Pam, you reach in from your life toward the farm, I reach out toward the farm from the woods. We meet at the farmers market!
James I smile back at you. How many times in my life I have been grateful for a smile.
Often I do not see what I am saying until you repeat it back to me. Yes Ember, the peace of wholeness. As I look back upon Innermost House, I think there is nothing I am so thankful for as the peace of living in wholeness with the inward world.
It is so true about having your cupboards full, Sherry. In that way every market day is a little Thanksgiving. Of course it helps when you have so few cupboards. You can fill them up and hardly have to have anything!
Julie and Leah, it really is grand to just get by. That is part of what makes the difference for me about Innermost House. There is so much grandeur in so little.
And Alice, you have me remembering the years when we did not have fire. I have faith in your faith. You too are building beautiful memories of being true to your Innermost Life.
Thanksgiving morning! Winter mornings always begin with the cold at Innermost House. On the coldest days the chill never really passes, but lingers in the corners with remnants of the night. The cold and dark are essential somehow. I would not dispel it if I could. It makes a space for the candles and the fire in the way that hunger makes a space for the meal.
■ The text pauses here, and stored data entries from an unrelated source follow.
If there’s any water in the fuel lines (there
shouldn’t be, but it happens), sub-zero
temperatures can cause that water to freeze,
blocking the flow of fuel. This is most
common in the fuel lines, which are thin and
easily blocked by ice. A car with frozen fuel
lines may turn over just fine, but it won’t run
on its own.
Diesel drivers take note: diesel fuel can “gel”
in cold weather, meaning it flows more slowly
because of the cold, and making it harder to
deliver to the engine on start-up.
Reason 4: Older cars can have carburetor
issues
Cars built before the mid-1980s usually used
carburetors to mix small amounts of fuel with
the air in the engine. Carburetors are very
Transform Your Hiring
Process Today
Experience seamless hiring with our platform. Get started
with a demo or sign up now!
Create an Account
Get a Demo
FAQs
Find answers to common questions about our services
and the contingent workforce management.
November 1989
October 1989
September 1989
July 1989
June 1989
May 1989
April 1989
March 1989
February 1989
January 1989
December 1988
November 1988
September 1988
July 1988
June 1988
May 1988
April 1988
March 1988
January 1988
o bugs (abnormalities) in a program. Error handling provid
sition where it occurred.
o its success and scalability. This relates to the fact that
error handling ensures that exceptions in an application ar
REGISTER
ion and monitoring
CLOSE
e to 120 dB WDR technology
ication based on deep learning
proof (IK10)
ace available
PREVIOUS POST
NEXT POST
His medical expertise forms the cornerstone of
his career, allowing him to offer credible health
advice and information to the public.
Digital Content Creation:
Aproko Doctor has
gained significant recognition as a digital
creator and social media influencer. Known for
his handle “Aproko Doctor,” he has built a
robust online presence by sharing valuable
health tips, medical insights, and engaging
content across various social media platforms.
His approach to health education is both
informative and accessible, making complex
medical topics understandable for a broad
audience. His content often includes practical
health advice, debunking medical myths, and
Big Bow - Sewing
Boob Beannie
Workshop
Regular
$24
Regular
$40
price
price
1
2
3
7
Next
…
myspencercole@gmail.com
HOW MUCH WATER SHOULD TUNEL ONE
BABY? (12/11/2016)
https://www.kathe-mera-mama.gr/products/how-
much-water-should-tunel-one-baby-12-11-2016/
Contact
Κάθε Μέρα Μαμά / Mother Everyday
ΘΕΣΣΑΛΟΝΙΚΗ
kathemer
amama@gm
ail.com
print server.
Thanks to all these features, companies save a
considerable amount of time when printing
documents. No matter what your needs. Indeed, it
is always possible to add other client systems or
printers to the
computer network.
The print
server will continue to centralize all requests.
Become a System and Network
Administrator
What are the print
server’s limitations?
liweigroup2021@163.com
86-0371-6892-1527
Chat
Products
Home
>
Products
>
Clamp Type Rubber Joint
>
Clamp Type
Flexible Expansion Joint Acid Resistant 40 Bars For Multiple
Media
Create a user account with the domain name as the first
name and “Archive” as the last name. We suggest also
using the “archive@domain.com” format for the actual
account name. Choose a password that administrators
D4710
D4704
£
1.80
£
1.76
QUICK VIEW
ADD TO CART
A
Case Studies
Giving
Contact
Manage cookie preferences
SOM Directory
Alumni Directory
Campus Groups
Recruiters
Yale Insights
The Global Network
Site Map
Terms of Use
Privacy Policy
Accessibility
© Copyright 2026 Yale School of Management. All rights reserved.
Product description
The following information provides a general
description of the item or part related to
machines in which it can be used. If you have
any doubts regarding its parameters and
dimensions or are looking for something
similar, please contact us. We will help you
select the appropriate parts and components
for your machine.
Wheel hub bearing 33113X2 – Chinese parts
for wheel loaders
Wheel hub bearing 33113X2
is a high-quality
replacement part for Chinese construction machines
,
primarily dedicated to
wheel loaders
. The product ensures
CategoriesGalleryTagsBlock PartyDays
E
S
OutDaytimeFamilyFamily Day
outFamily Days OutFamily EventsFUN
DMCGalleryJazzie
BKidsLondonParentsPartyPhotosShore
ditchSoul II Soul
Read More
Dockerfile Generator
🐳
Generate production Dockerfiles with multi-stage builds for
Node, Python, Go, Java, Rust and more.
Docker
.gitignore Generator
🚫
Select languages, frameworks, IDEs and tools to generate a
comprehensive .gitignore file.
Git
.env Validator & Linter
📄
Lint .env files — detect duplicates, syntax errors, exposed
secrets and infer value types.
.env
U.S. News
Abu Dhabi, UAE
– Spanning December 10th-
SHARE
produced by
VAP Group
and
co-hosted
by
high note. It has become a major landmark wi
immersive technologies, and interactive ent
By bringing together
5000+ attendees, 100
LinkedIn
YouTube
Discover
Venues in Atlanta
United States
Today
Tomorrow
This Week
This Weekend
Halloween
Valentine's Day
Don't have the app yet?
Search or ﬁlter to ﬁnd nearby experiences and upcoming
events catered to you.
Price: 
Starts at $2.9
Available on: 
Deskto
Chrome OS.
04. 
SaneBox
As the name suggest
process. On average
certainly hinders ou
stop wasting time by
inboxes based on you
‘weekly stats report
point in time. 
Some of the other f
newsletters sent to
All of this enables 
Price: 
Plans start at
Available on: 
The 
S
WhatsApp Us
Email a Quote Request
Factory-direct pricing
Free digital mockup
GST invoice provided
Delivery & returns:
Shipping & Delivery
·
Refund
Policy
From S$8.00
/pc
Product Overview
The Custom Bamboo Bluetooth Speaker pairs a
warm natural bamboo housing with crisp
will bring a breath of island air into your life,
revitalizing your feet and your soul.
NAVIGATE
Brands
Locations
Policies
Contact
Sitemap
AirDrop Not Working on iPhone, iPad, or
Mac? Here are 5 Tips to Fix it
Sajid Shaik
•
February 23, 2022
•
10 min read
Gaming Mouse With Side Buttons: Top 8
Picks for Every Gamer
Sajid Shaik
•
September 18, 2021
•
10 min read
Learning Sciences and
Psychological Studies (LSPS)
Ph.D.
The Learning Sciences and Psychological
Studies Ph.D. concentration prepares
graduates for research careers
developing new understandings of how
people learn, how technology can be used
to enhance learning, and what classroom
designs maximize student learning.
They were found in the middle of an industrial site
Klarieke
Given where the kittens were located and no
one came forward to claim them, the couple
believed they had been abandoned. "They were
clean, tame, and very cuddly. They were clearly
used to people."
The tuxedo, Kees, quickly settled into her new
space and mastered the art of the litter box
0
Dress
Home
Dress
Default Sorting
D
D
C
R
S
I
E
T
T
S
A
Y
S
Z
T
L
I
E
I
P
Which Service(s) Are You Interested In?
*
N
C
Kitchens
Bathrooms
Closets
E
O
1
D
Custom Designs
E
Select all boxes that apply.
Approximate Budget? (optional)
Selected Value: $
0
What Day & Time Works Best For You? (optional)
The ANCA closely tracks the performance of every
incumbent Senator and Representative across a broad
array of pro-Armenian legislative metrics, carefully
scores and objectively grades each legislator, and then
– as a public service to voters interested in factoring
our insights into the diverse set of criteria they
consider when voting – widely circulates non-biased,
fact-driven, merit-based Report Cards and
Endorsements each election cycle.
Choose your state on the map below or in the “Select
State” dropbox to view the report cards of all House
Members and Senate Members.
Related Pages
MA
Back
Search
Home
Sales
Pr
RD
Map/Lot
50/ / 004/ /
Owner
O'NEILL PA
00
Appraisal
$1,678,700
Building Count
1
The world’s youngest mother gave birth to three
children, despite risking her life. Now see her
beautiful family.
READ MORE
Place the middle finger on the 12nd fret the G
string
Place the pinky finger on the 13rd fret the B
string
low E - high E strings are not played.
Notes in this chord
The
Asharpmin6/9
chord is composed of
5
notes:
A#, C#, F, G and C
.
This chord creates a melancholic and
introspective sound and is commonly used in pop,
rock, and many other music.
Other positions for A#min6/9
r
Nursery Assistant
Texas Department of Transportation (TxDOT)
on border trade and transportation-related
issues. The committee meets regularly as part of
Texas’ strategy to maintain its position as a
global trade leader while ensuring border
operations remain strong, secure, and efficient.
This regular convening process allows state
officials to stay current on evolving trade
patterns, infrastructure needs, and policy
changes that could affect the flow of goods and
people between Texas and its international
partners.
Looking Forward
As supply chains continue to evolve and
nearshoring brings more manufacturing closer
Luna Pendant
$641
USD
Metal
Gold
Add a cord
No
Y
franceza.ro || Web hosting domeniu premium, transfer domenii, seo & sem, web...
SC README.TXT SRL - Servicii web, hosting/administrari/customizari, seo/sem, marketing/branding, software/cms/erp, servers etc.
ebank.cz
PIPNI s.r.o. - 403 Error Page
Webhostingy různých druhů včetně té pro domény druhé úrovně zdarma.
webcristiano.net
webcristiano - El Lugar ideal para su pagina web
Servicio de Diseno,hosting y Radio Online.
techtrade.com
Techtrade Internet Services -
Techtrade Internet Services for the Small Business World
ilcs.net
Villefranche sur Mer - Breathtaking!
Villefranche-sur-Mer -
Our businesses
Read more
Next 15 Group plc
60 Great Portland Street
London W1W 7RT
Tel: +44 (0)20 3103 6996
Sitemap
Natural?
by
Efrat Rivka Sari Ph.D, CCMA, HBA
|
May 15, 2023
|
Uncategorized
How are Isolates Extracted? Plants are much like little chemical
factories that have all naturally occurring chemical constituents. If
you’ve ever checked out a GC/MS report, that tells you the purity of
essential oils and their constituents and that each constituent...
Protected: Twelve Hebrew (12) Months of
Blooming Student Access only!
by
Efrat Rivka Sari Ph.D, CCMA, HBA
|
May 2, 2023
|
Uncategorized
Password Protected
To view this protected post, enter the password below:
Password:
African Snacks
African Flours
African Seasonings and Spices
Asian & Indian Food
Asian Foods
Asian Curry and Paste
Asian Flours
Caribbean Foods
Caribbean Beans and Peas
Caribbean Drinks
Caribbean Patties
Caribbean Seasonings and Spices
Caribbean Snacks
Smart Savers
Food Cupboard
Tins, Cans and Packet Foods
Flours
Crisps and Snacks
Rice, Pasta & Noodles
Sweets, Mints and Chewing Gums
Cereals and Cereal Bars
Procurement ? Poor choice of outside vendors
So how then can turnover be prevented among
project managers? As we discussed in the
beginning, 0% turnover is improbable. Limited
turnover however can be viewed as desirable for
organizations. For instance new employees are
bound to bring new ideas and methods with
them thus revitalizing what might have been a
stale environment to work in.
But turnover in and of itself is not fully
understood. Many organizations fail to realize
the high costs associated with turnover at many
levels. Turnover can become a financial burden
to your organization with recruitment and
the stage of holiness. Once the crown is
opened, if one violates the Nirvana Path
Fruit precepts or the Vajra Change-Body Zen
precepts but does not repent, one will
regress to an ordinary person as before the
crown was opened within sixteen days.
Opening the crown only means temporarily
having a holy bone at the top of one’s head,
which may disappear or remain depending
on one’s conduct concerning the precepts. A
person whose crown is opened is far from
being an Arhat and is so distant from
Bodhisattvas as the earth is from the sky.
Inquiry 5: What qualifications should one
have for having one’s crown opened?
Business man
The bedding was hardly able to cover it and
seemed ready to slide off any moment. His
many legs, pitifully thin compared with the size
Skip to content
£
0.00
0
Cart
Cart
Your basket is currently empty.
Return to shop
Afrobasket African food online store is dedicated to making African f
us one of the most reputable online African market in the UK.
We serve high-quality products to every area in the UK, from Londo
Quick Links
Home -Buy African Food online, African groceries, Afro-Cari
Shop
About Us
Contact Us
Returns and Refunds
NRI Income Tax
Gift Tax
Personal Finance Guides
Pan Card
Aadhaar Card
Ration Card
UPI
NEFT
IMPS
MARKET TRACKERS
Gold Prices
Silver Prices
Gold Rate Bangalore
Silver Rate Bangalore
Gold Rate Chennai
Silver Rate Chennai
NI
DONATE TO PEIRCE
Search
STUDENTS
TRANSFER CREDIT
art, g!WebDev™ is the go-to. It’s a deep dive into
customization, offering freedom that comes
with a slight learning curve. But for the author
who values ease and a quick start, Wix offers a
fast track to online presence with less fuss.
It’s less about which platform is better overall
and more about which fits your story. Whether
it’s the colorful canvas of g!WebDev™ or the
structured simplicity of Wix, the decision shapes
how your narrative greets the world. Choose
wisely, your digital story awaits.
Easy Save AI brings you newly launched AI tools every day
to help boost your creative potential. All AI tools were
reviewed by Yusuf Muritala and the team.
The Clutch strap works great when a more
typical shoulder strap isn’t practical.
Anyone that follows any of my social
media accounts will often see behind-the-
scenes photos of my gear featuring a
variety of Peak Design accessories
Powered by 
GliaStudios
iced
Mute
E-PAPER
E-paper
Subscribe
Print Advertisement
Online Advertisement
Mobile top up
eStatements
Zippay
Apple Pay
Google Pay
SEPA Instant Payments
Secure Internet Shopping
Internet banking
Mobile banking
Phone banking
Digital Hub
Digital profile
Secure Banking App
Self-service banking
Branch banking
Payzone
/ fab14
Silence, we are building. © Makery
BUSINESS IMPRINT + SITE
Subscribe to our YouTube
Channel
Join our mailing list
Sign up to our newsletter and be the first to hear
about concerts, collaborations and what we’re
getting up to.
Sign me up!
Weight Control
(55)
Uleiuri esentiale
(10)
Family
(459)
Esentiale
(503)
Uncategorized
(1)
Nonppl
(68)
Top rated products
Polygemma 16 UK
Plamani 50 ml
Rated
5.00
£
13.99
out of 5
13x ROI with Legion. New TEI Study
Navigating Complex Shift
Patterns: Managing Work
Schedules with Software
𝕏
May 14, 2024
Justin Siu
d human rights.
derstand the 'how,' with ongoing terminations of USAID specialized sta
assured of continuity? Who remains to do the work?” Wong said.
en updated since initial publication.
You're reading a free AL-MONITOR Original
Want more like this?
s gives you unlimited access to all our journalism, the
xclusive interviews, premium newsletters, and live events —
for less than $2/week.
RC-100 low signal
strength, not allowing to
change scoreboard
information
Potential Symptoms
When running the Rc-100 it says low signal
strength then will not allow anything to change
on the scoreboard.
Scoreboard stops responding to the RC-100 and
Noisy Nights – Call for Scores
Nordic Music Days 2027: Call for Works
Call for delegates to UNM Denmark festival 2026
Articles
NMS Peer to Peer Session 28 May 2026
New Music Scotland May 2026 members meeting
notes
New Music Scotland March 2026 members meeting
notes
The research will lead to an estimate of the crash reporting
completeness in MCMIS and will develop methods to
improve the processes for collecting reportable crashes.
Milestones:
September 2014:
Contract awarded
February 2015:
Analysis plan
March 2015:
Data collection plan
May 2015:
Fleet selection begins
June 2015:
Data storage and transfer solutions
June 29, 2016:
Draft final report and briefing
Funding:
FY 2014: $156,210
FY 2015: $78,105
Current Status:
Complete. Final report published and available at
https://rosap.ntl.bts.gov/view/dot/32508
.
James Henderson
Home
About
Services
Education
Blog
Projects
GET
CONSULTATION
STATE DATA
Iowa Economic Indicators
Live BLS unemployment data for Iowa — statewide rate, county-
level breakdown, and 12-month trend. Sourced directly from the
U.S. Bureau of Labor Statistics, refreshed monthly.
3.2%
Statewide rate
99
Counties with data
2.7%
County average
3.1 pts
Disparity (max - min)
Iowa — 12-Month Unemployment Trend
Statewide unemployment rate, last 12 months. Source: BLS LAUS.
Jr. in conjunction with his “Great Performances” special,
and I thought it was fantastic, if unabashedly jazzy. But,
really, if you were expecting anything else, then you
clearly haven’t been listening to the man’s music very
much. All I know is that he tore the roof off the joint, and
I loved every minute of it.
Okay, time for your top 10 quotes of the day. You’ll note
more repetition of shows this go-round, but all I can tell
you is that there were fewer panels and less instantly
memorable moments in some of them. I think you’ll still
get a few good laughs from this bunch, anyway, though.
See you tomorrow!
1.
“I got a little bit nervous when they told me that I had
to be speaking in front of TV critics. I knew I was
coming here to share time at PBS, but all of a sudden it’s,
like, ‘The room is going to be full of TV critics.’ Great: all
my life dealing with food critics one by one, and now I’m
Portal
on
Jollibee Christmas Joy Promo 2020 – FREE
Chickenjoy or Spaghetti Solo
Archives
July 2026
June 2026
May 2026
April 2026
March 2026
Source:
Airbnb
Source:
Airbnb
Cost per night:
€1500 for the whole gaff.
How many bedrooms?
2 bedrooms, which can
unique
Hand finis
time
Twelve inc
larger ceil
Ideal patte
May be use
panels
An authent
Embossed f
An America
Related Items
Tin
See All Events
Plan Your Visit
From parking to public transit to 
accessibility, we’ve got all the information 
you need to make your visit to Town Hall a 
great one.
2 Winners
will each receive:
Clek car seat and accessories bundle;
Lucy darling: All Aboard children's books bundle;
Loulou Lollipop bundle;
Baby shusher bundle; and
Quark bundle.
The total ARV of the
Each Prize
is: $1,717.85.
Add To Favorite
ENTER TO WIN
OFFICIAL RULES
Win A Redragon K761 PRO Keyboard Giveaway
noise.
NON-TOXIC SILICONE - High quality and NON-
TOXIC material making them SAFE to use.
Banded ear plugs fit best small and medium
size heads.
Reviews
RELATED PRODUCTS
We do not light a fire this morning, but we do have a hot breakfast that we take back up to the warmth of our bed. Eggs and sweet potatoes have been baking all night in the embers, and with a little fruit they make the perfect beginning to a Thanksgiving day. When we step outside into the morning sun it actually feels a little warmer than it did indoors. I don't think it really is warmer, but the sunshine makes it seem so.
We cut wood each week during the winter months, keeping just ahead of need. Limbs and branches enough for a year are gathered and stored upright under dense scrub oaks just at the edge of the woods. We keep the pile high and loose so that it is not too tempting to the woodland creatures.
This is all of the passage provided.